On 10-year performance, VEA leads with 10.74% vs 7.44% for EZA. On fees, VEA is cheaper at 0.03% per year. On volatility, VEA has been the lower-risk option at 7.08%. The better choice depends on whether you care most about return, fees, risk, or income.
Over the 10-year period, VEA has performed better with a 10.74% return vs 7.44%. Past performance does not guarantee future results, so compare this with risk, fees, and fund exposure.
VEA is cheaper with a 0.03% expense ratio, compared with 0.59% for EZA.
EZA has the higher dividend yield at 8.11%, compared with 2.58% for VEA.

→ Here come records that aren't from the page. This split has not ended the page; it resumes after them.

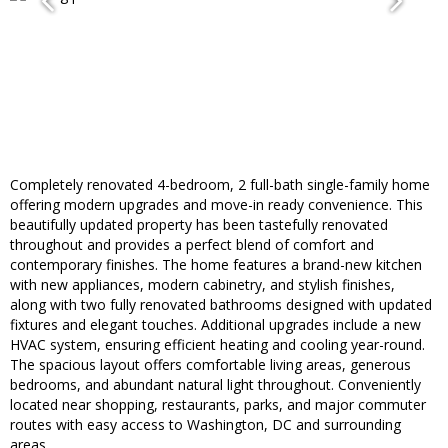
Completely renovated 4-bedroom, 2 full-bath single-family home
offering modern upgrades and move-in ready convenience. This
beautifully updated property has been tastefully renovated
throughout and provides a perfect blend of comfort and
contemporary finishes. The home features a brand-new kitchen
with new appliances, modern cabinetry, and stylish finishes,
along with two fully renovated bathrooms designed with updated
fixtures and elegant touches. Additional upgrades include a new
HVAC system, ensuring efficient heating and cooling year-round.
The spacious layout offers comfortable living areas, generous
bedrooms, and abundant natural light throughout. Conveniently
located near shopping, restaurants, parks, and major commuter
routes with easy access to Washington, DC and surrounding
areas.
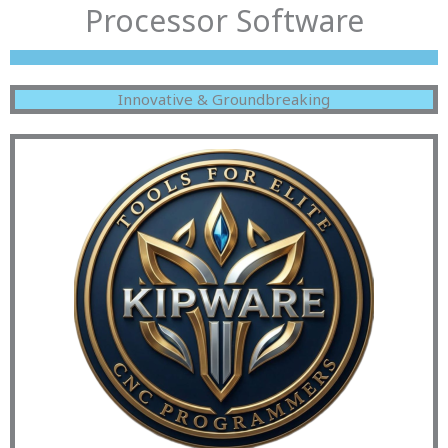
Processor Software
Innovative & Groundbreaking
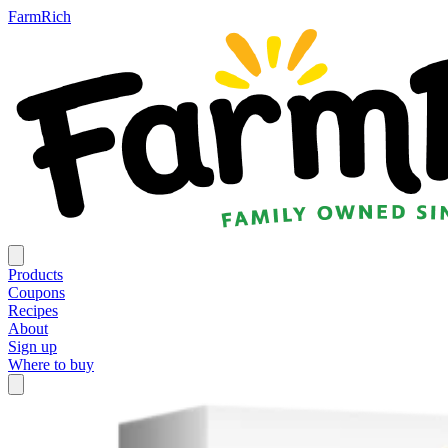
FarmRich
Products
Coupons
Recipes
About
Sign up
Where to buy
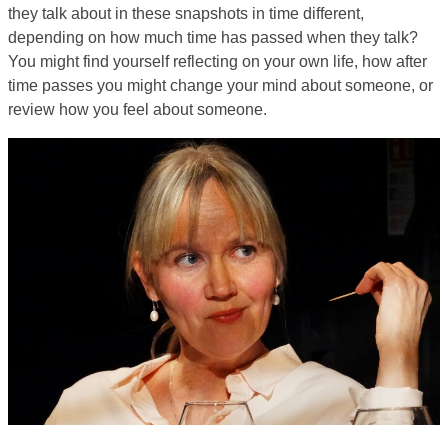
they talk about in these snapshots in time different,
depending on how much time has passed when they talk?
You might find yourself reflecting on your own life, how after
time passes you might change your mind about someone, or
review how you feel about someone.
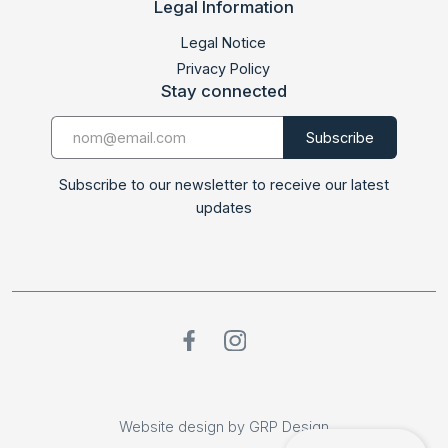
Legal Information
Legal Notice
Privacy Policy
Stay connected
Subscribe to our newsletter to receive our latest
updates
Website design by GRP Design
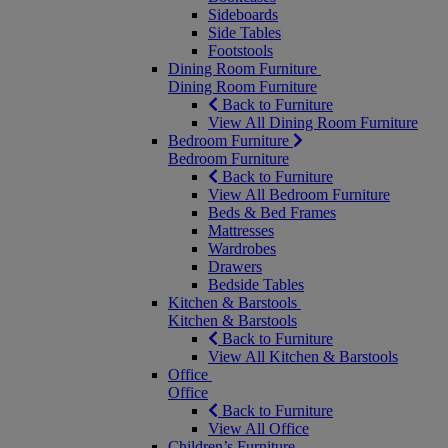
Sideboards
Side Tables
Footstools
Dining Room Furniture
Dining Room Furniture
Back to Furniture
View All Dining Room Furniture
Bedroom Furniture
Bedroom Furniture
Back to Furniture
View All Bedroom Furniture
Beds & Bed Frames
Mattresses
Wardrobes
Drawers
Bedside Tables
Kitchen & Barstools
Kitchen & Barstools
Back to Furniture
View All Kitchen & Barstools
Office
Office
Back to Furniture
View All Office
Children’s Furniture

EZA is categorized as Emerging Markets Equities, while VEA is Foreign Large Cap Equities. EZA tracks MSCI South Africa Index, while VEA tracks FTSE Developed All Cap ex US Index. They also come from different issuers: iShares and Vanguard. Their fees differ too: 0.59% for EZA and 0.03% for VEA.
VEA currently has the higher Sharpe Ratio (1.73 vs 0.79), meaning it's delivered slightly more return per unit of risk over the trailing 12 months. However, this ranking shifts over time - use the Risk/Return Score above for a more comprehensive view that combines Sharpe, Sortino, and other measures used by quantitative funds.